(Extracted page text data)
------
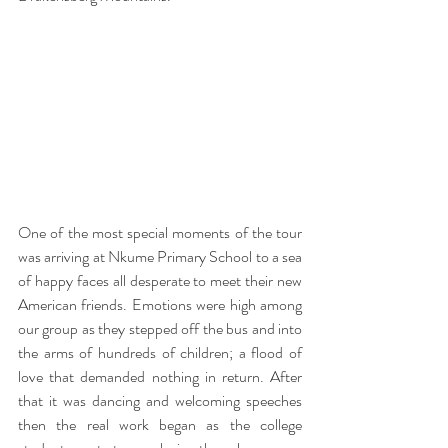
One of the most special moments of the tour 
was arriving at Nkume Primary School to a sea 
of happy faces all desperate to meet their new 
American friends. Emotions were high among 
our group as they stepped off the bus and into 
the arms of hundreds of children; a flood of 
love that demanded nothing in return. After 
that it was dancing and welcoming speeches 
then the real work began as the college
------
■ **What you have to do**:
Search the entries above for the string "that". Copy each line in which it appears.

■ **Result**:
love that demanded nothing in return. After 
that it was dancing and welcoming speeches 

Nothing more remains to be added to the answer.